Due dicembre 1943, quando Bari divenne la Pearl Harbour del Mediterraneo
Bari, giovedì 2 dicembre 1943. Sono da poco passate le 19.30 quando improvvisamente il porto viene trasformato in un inferno di fuoco per gli effetti del martellante bombardamento degli aerei della Luftwaffe, l’aviazione militare tedesca, successivamente estesi sul resto della città.
Nell’occasione furono colpite 17 navi mercantili, fra cui la statunitense John Harvey dalla quale, per la presenza al suo interno di bombe cariche di iprite, si sprigionarono quelle sostanze tossiche che provocarono, oltre all’inquinamento delle acque portuali, anche migliaia di vittime fra militari e civili.

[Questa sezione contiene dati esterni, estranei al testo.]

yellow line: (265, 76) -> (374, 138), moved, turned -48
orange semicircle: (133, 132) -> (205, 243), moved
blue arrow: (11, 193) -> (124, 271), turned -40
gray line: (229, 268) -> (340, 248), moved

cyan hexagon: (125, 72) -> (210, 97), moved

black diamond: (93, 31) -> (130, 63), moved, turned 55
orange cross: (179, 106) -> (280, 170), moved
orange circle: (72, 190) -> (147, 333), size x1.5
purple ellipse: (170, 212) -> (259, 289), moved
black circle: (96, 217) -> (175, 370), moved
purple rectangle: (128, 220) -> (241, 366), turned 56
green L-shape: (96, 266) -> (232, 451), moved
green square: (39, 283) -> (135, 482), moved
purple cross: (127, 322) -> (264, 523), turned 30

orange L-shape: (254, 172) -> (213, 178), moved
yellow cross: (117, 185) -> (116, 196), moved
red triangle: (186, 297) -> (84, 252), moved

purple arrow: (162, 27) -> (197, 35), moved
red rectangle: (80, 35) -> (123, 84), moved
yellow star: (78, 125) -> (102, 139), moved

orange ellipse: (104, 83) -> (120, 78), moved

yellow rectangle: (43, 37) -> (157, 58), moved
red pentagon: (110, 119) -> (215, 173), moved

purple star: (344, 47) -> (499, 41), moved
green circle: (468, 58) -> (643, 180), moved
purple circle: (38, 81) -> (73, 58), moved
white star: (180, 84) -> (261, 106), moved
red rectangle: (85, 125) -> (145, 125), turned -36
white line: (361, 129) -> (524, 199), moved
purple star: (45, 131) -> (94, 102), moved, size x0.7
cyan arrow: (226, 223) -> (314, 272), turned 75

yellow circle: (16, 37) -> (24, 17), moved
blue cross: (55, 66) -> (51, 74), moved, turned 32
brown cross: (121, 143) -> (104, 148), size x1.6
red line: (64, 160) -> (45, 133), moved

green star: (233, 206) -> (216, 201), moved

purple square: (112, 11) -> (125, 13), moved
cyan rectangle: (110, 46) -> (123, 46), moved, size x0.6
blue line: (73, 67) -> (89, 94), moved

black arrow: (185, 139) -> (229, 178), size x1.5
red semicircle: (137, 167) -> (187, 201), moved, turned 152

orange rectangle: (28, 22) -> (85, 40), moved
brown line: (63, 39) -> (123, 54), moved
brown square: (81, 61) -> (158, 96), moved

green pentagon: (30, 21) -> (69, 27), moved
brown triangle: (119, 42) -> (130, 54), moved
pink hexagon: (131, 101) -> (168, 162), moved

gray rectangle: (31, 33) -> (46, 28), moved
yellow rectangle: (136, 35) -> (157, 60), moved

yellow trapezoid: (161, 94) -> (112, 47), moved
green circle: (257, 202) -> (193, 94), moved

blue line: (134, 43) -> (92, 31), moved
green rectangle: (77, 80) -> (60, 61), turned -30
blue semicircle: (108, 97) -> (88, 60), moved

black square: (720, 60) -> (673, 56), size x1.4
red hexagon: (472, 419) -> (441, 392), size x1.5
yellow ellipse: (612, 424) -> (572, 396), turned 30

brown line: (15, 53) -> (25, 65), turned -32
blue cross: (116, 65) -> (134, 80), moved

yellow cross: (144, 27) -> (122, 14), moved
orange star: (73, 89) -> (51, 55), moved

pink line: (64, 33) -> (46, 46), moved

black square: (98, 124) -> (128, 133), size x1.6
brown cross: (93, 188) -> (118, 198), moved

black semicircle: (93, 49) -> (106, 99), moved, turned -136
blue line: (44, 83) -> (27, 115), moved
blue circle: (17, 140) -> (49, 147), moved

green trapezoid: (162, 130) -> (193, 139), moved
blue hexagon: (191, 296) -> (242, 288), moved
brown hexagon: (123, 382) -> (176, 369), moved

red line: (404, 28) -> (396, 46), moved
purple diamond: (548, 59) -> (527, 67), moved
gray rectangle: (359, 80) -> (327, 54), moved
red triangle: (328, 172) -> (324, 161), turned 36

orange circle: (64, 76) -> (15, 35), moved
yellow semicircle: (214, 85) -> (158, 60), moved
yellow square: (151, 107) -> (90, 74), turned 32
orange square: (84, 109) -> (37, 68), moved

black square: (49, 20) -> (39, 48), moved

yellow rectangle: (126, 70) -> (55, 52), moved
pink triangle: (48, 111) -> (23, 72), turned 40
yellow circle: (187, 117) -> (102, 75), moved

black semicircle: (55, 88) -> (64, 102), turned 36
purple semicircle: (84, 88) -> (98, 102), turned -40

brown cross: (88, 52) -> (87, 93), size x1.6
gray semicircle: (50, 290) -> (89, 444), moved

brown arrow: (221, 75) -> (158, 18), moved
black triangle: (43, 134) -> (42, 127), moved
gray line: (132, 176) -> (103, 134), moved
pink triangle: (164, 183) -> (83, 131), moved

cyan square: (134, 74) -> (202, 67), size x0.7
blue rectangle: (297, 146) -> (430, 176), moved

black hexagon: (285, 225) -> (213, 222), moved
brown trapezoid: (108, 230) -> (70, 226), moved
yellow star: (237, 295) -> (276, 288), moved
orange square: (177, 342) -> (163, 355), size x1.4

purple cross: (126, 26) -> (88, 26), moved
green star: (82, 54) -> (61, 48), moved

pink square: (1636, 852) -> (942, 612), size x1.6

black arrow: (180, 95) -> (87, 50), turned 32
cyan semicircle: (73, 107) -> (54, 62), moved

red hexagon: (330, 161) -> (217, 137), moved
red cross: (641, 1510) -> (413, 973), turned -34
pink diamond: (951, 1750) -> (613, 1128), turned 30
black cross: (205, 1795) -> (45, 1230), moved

A 77 anni di distanza, il bombardamento su Bari viene annoverato fra i più gravi episodi di guerra chimica verificatisi nel Conflitto 1939-45, al punto da definire l’incursione aerea sul capoluogo pugliese la “Pearl Harbor del Mediterraneo“.
Questo accostamento è motivato dall’identica dinamica che contraddistinse, il 7 dicembre 1941, l’aggressione aviatoria verso la base navale degli Usa, ubicata nell’omonima isola dell’Oceano Pacifico.